### EXERCISE
Among the entries, which lines carry the string "Груз"? Copy every one.

### MATERIAL PROVIDED
__________________________________________________
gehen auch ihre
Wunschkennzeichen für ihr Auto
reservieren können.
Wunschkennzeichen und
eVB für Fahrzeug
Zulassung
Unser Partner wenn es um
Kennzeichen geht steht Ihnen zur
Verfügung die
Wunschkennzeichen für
__________________________________________________
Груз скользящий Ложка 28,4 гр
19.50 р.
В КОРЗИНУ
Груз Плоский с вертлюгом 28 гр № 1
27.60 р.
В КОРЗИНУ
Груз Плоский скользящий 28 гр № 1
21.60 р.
__________________________________________________
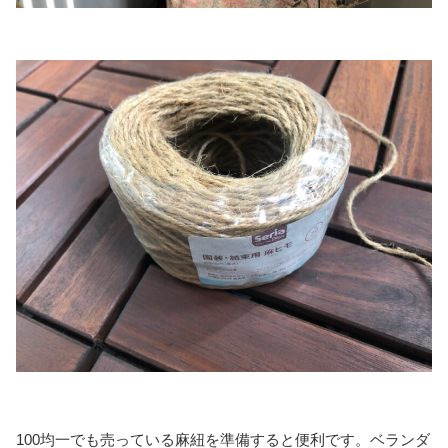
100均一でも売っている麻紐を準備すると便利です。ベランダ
__________________________________________________
### EXERCISE RESPONSE
Груз скользящий Ложка 28,4 гр
Груз Плоский с вертлюгом 28 гр № 1
Груз Плоский скользящий 28 гр № 1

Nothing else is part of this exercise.